Others might think that “Lunar New Year” is the more modern and oppa-approved since it’d be the English term used in the K-pop fandom. To put it crudely, a Chinese New Year might not be queer-friendly enough, but a Lunar New Year might be.
&
For about ten years I made it into the Indonesian op-ed market of Chinese New Year commentary (it feels so empty without me). Other writers had their angles. The Chinese must do their part to help Indonesia and Indonesians must give away their prejudices. Not all Chinese are rich. The Chinese are not foreigners but have long roots in Indonesia. The New Year’s celebration was a good opportunity to build bridges and solidarity.
Meanwhile, with my liberal outlook, I called for the emancipation of rights and normalisation of Chinese culture. One could be wholly Indonesian and wholly Chinese. Being Chinese was not different from being another ethnicity in Indonesia, from an Acehnese to an Arab.
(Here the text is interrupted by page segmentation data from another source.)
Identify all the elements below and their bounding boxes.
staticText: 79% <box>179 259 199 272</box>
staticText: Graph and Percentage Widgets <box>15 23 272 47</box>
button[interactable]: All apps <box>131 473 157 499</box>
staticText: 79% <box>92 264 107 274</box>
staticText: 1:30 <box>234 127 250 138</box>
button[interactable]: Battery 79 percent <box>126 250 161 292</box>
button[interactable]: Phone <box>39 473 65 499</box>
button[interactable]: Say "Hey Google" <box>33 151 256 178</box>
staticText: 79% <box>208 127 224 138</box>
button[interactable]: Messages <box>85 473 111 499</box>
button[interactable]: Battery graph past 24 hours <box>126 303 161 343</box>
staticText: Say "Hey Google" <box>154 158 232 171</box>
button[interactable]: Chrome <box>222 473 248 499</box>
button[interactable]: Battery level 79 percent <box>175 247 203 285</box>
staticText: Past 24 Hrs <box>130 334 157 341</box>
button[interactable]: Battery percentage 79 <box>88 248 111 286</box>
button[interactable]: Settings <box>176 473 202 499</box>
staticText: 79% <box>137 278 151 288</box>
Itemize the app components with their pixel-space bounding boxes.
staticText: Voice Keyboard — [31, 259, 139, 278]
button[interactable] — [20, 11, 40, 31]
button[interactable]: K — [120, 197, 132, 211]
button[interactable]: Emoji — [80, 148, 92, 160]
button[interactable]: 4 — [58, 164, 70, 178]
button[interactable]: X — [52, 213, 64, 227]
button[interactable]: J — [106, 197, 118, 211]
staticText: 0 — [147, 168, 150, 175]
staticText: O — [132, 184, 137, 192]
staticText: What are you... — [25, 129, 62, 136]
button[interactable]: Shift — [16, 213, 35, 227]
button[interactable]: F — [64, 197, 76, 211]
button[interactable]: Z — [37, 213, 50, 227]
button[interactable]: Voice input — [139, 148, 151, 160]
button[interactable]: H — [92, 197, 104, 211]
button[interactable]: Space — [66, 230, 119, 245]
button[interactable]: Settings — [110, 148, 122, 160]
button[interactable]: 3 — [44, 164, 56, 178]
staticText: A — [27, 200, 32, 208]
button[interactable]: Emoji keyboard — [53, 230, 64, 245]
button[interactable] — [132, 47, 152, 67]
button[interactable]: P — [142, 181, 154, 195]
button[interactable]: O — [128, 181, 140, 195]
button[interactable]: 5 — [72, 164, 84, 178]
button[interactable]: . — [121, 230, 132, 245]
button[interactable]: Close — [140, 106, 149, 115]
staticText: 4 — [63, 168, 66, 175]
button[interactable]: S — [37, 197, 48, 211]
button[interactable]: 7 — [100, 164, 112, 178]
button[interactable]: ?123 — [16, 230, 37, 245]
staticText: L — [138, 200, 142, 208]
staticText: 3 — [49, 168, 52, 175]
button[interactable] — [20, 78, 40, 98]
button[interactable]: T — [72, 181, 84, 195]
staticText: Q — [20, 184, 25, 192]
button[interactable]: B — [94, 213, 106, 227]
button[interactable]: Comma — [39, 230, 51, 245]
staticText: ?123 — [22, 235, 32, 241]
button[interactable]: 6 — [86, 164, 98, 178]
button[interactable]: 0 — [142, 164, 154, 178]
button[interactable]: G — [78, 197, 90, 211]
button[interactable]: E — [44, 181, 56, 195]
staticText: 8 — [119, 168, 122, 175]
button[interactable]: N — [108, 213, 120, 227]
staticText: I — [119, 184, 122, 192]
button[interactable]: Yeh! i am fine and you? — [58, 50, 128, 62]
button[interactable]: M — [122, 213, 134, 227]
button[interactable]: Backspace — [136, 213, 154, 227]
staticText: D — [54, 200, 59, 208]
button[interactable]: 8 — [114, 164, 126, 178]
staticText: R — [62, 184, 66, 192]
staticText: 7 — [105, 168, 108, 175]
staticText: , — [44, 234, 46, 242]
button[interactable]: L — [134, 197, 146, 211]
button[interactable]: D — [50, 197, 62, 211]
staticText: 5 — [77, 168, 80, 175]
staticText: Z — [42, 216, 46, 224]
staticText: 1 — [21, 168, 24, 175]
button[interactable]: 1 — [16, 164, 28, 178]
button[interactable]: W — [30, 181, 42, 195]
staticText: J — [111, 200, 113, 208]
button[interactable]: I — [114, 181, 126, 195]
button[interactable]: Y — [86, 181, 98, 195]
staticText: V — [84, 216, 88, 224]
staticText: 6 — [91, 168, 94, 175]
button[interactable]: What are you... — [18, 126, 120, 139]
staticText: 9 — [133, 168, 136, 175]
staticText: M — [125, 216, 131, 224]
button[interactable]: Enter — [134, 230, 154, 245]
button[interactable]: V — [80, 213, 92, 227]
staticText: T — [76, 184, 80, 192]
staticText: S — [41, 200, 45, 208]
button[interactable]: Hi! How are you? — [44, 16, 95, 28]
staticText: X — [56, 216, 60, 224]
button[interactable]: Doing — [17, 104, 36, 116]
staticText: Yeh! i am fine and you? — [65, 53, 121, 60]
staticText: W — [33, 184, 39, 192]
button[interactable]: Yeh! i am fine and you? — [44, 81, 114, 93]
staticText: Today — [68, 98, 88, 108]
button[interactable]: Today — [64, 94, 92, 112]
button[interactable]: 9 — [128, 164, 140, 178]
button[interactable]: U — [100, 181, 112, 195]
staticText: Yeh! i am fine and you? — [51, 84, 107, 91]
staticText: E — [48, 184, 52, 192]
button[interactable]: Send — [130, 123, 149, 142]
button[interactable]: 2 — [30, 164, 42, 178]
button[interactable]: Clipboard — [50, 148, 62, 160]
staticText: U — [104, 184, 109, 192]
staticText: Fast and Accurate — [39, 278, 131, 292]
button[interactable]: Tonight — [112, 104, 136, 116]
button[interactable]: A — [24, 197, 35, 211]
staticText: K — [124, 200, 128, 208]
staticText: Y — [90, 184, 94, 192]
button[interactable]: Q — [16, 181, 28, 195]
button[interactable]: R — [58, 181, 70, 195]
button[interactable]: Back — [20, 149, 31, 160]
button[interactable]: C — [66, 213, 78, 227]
But everybody knows being Chinese is different, wherever you are. You’re a part of a nation of overachievers, from the Republic of Singapore to the People’s Republic of China, to Chinese Americans and Southeast Asian Peranakans (who might have stopped having Malay blood for the last 100 years). You know that you’re a “Jew of the East”. You know the Arabs had the same network and grit as you and had the same religion as the Malays and the Javanese, but they didn’t become the tycoons of Southeast Asia. Armenians, Persians, and Jews? They are gone from modern Southeast Asian societies.
The funny thing about being a Chinese Indonesian is, that other Southeast Asian Chinese believe we’re oppressed, surrounded by millions of hostile Muslims. The funny thing is, we don’t think so. We can live with pork-free restaurants and all-Indonesian TV and public services. We don’t see the need to migrate. Nobody expects us to convert to Islam. Somebody like me, a biracial, is rare but normalised.
In fact, I often feel pity for the Malaysian Chinese. They have the Chinese names, the freedom to write and speak Chinese, and the Commonwealth membership, and yet are strangers in their own land. Close interactions between Malays and Chinese are rare in Malaysia, all Malays are expected to be Muslims, and many have migrated to the West, where they feel that they are minorities too – even when Australians and probably Canadians have encountered only Malaysian Chinese and take them as representatives of Malaysians.
&
Now the Lunar New Year is just another public holiday in Indonesia, a chance to travel, sleep late wake up later, shop, and work harder if you’re in hospitality. For many Chinese Indonesians, it can be as fun and stressful as an American Thanksgiving, the good food and the rivalries with relatives come all at once. And with the general election coming in four days, there would be too many interesting political conversations.
Meanwhile, the West, at least the English-speaking world, is turning its attention to the Lunar New Year. As a politically halal, diversity celebration. In the past, the Guardian published some sketchy articles complaining about the authenticity of the Chinese New Year celebration in the UK, which swiped the traditions of the Cantonese diaspora there. This year, BBC publishes the sob stories of Asian professionals from Malaysia, Vietnam, and Hong Kong whose offices still didn’t do LNY parties hard enough (very authentic Passover, Easter, Idul Fitri, Nowruz, Samhain, and Deepavali office parties will follow). If the British countryside is too white, then London is not Chin…Lunar enough.
Well, have fun appreciating the Confucian subscribers and followers, liberal white people. Remember, it’s only far-right white people who are not enthusiastic about the Lunar New Year. Live long and prosperous!